Estate planning is a very broad term in Hot Springs, South Dakota, referring to a person's choices on issues that affect them and their family toward the end of their life. These might include instructions for end-of-life care, as well as drafting a will or other document with the intent of disposing of one's property after their death.
One of the first things an estate planner will ask you about when you come to them for help is what you want to put in your will. A will is a document which says who is going to get your property after your death. Once it is proven valid, a will is binding, meaning that the beneficiaries get legal ownership of whatever is left to them. Obviously, if you have any interest in what is done with your property after you die, a will is going to be at the center of your estate plan. However, it is rarely the only part of a solid estate plan.
In addition to a well-drafted will, a comprehensive estate plan should include things like a living will (healthcare directives made in advance, in case you become incapacitated and unable to make or express such decisions), funeral instructions, and instructions relating to organ donations.

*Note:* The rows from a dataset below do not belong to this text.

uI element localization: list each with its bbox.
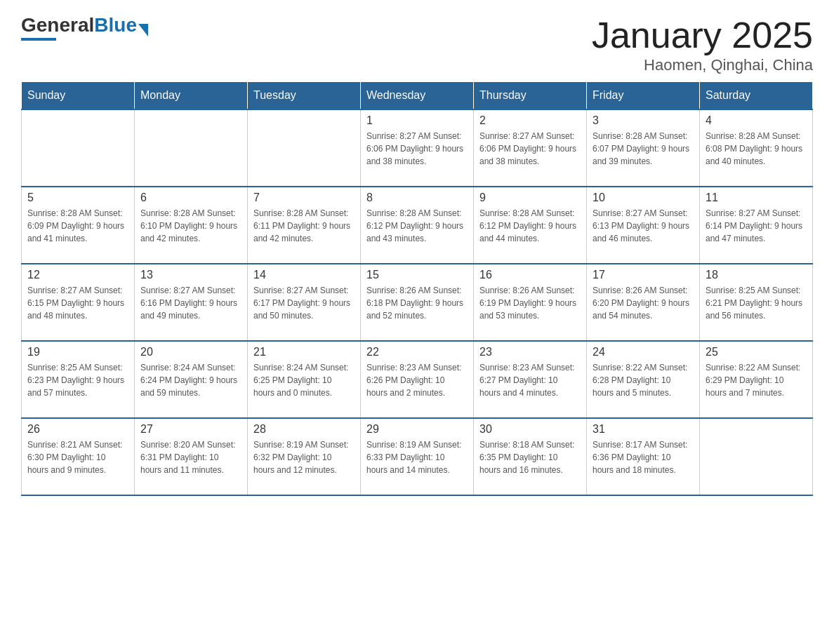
day-number: 23 xyxy=(479,346,581,358)
calendar-cell: 4Sunrise: 8:28 AM Sunset: 6:08 PM Daylig… xyxy=(700,109,813,187)
calendar-cell: 11Sunrise: 8:27 AM Sunset: 6:14 PM Dayli… xyxy=(700,187,813,264)
calendar-cell: 30Sunrise: 8:18 AM Sunset: 6:35 PM Dayli… xyxy=(474,418,587,495)
day-number: 22 xyxy=(366,346,468,358)
header-wednesday: Wednesday xyxy=(361,82,474,110)
calendar-cell: 12Sunrise: 8:27 AM Sunset: 6:15 PM Dayli… xyxy=(22,264,135,341)
day-number: 2 xyxy=(479,114,581,127)
day-info: Sunrise: 8:27 AM Sunset: 6:15 PM Dayligh… xyxy=(27,284,128,322)
calendar-week-1: 1Sunrise: 8:27 AM Sunset: 6:06 PM Daylig… xyxy=(22,109,813,187)
day-number: 14 xyxy=(253,269,355,281)
day-info: Sunrise: 8:27 AM Sunset: 6:16 PM Dayligh… xyxy=(140,284,241,322)
page-header: General Blue January 2025 Haomen, Qingha… xyxy=(21,14,813,74)
day-info: Sunrise: 8:28 AM Sunset: 6:07 PM Dayligh… xyxy=(593,130,694,168)
calendar-cell: 29Sunrise: 8:19 AM Sunset: 6:33 PM Dayli… xyxy=(361,418,474,495)
day-number: 28 xyxy=(253,423,355,436)
day-number: 8 xyxy=(366,192,468,204)
calendar-cell: 16Sunrise: 8:26 AM Sunset: 6:19 PM Dayli… xyxy=(474,264,587,341)
day-number: 29 xyxy=(366,423,468,436)
day-number: 30 xyxy=(479,423,581,436)
calendar-title: January 2025 xyxy=(592,14,813,56)
day-info: Sunrise: 8:26 AM Sunset: 6:18 PM Dayligh… xyxy=(366,284,468,322)
calendar-header-row: SundayMondayTuesdayWednesdayThursdayFrid… xyxy=(22,82,813,110)
day-info: Sunrise: 8:22 AM Sunset: 6:29 PM Dayligh… xyxy=(706,361,807,399)
day-number: 17 xyxy=(593,269,694,281)
calendar-cell: 31Sunrise: 8:17 AM Sunset: 6:36 PM Dayli… xyxy=(587,418,700,495)
calendar-cell: 26Sunrise: 8:21 AM Sunset: 6:30 PM Dayli… xyxy=(22,418,135,495)
calendar-cell: 19Sunrise: 8:25 AM Sunset: 6:23 PM Dayli… xyxy=(22,341,135,418)
calendar-cell: 10Sunrise: 8:27 AM Sunset: 6:13 PM Dayli… xyxy=(587,187,700,264)
calendar-subtitle: Haomen, Qinghai, China xyxy=(592,56,813,74)
day-info: Sunrise: 8:20 AM Sunset: 6:31 PM Dayligh… xyxy=(140,438,241,476)
day-number: 18 xyxy=(706,269,807,281)
calendar-week-3: 12Sunrise: 8:27 AM Sunset: 6:15 PM Dayli… xyxy=(22,264,813,341)
calendar-cell: 25Sunrise: 8:22 AM Sunset: 6:29 PM Dayli… xyxy=(700,341,813,418)
day-number: 10 xyxy=(593,192,694,204)
day-info: Sunrise: 8:27 AM Sunset: 6:17 PM Dayligh… xyxy=(253,284,355,322)
day-number: 13 xyxy=(140,269,241,281)
header-friday: Friday xyxy=(587,82,700,110)
day-info: Sunrise: 8:19 AM Sunset: 6:33 PM Dayligh… xyxy=(366,438,468,476)
logo-general: General xyxy=(21,14,94,36)
calendar-cell xyxy=(248,109,361,187)
calendar-cell xyxy=(135,109,248,187)
day-info: Sunrise: 8:27 AM Sunset: 6:14 PM Dayligh… xyxy=(706,207,807,245)
day-info: Sunrise: 8:25 AM Sunset: 6:23 PM Dayligh… xyxy=(27,361,128,399)
calendar-cell: 14Sunrise: 8:27 AM Sunset: 6:17 PM Dayli… xyxy=(248,264,361,341)
calendar-cell xyxy=(22,109,135,187)
calendar-cell: 2Sunrise: 8:27 AM Sunset: 6:06 PM Daylig… xyxy=(474,109,587,187)
calendar-cell: 22Sunrise: 8:23 AM Sunset: 6:26 PM Dayli… xyxy=(361,341,474,418)
day-info: Sunrise: 8:25 AM Sunset: 6:21 PM Dayligh… xyxy=(706,284,807,322)
day-info: Sunrise: 8:28 AM Sunset: 6:08 PM Dayligh… xyxy=(706,130,807,168)
day-info: Sunrise: 8:28 AM Sunset: 6:11 PM Dayligh… xyxy=(253,207,355,245)
day-info: Sunrise: 8:24 AM Sunset: 6:24 PM Dayligh… xyxy=(140,361,241,399)
day-info: Sunrise: 8:28 AM Sunset: 6:12 PM Dayligh… xyxy=(479,207,581,245)
day-info: Sunrise: 8:17 AM Sunset: 6:36 PM Dayligh… xyxy=(593,438,694,476)
title-section: January 2025 Haomen, Qinghai, China xyxy=(592,14,813,74)
logo-blue: Blue xyxy=(94,14,137,36)
logo-underline xyxy=(21,38,56,41)
calendar-cell: 21Sunrise: 8:24 AM Sunset: 6:25 PM Dayli… xyxy=(248,341,361,418)
day-number: 9 xyxy=(479,192,581,204)
day-info: Sunrise: 8:27 AM Sunset: 6:13 PM Dayligh… xyxy=(593,207,694,245)
calendar-week-2: 5Sunrise: 8:28 AM Sunset: 6:09 PM Daylig… xyxy=(22,187,813,264)
day-info: Sunrise: 8:28 AM Sunset: 6:12 PM Dayligh… xyxy=(366,207,468,245)
calendar-cell: 7Sunrise: 8:28 AM Sunset: 6:11 PM Daylig… xyxy=(248,187,361,264)
day-info: Sunrise: 8:27 AM Sunset: 6:06 PM Dayligh… xyxy=(479,130,581,168)
header-tuesday: Tuesday xyxy=(248,82,361,110)
day-info: Sunrise: 8:21 AM Sunset: 6:30 PM Dayligh… xyxy=(27,438,128,476)
calendar-cell: 27Sunrise: 8:20 AM Sunset: 6:31 PM Dayli… xyxy=(135,418,248,495)
day-number: 19 xyxy=(27,346,128,358)
day-info: Sunrise: 8:22 AM Sunset: 6:28 PM Dayligh… xyxy=(593,361,694,399)
day-info: Sunrise: 8:18 AM Sunset: 6:35 PM Dayligh… xyxy=(479,438,581,476)
day-number: 20 xyxy=(140,346,241,358)
calendar-table: SundayMondayTuesdayWednesdayThursdayFrid… xyxy=(21,81,813,496)
calendar-cell: 9Sunrise: 8:28 AM Sunset: 6:12 PM Daylig… xyxy=(474,187,587,264)
day-info: Sunrise: 8:24 AM Sunset: 6:25 PM Dayligh… xyxy=(253,361,355,399)
calendar-cell: 13Sunrise: 8:27 AM Sunset: 6:16 PM Dayli… xyxy=(135,264,248,341)
day-number: 26 xyxy=(27,423,128,436)
day-number: 5 xyxy=(27,192,128,204)
day-number: 27 xyxy=(140,423,241,436)
day-info: Sunrise: 8:26 AM Sunset: 6:20 PM Dayligh… xyxy=(593,284,694,322)
header-sunday: Sunday xyxy=(22,82,135,110)
day-info: Sunrise: 8:19 AM Sunset: 6:32 PM Dayligh… xyxy=(253,438,355,476)
header-monday: Monday xyxy=(135,82,248,110)
day-number: 12 xyxy=(27,269,128,281)
calendar-cell: 28Sunrise: 8:19 AM Sunset: 6:32 PM Dayli… xyxy=(248,418,361,495)
day-number: 7 xyxy=(253,192,355,204)
header-thursday: Thursday xyxy=(474,82,587,110)
day-info: Sunrise: 8:28 AM Sunset: 6:10 PM Dayligh… xyxy=(140,207,241,245)
calendar-cell: 5Sunrise: 8:28 AM Sunset: 6:09 PM Daylig… xyxy=(22,187,135,264)
calendar-cell: 17Sunrise: 8:26 AM Sunset: 6:20 PM Dayli… xyxy=(587,264,700,341)
day-number: 6 xyxy=(140,192,241,204)
day-number: 15 xyxy=(366,269,468,281)
day-number: 24 xyxy=(593,346,694,358)
day-number: 25 xyxy=(706,346,807,358)
calendar-week-4: 19Sunrise: 8:25 AM Sunset: 6:23 PM Dayli… xyxy=(22,341,813,418)
day-number: 11 xyxy=(706,192,807,204)
day-number: 3 xyxy=(593,114,694,127)
day-info: Sunrise: 8:27 AM Sunset: 6:06 PM Dayligh… xyxy=(366,130,468,168)
day-info: Sunrise: 8:28 AM Sunset: 6:09 PM Dayligh… xyxy=(27,207,128,245)
calendar-cell: 6Sunrise: 8:28 AM Sunset: 6:10 PM Daylig… xyxy=(135,187,248,264)
calendar-cell: 8Sunrise: 8:28 AM Sunset: 6:12 PM Daylig… xyxy=(361,187,474,264)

For anyone who has children who are still minors, it is very important to make arrangements for their custody and care, just in case the unthinkable happens. You should think of a family member or very close friend who you know would be willing and able to take care of your children, and designate them as the person who would take custody. Of course, it's essential to discuss this matter with that person before you really do it.
What Type of Estate Plan Do I Need in Hot Springs, South Dakota?
The answer to this question depends on your individual needs, your priorities, your health, and the size and nature of your estate.
If you are in good health, young, and not married, planning an estate is probably not a high priority. And at this point in your life, it doesn't really have to be, with a few possible exceptions, such as individuals who work in very dangerous jobs, or who are very wealthy.
If you have a life partner in Hot Springs, South Dakota, but aren't married to him or her, estate planning is essential. If you want your partner to have most of the same rights and responsibilities as a spouse, it's normally possible with good estate planning. You should grant your partner power of attorney, so they can make choices for you in case you become incapacitated. Additionally, you should name your partner as a beneficiary in your will, because, unlike a spouse, a life partner will not automatically inherit your property if you die without a will.
Individuals who are elderly and/or have a massive amount of money in Hot Springs, South Dakota are probably more in need of an estate plan than almost anyone else. Most people place a lot of value in the peace of mind that comes when they know that the people they love, or the causes they care about, will be taken care of after their death. Of course, nobody likes to confront the facts that this process always contains, but it's necessary.
Do I Need a Hot Springs, South Dakota Estate Planning Attorney?
Because estate planning in Hot Springs, South Dakota is not always simple, the assistance of a brilliant attorney will almost certainly be useful, and worth the cost. This is doubly true because of how important the issues involved can be, and the fact that a relatively minor mistake can sometimes derail an entire estate plan.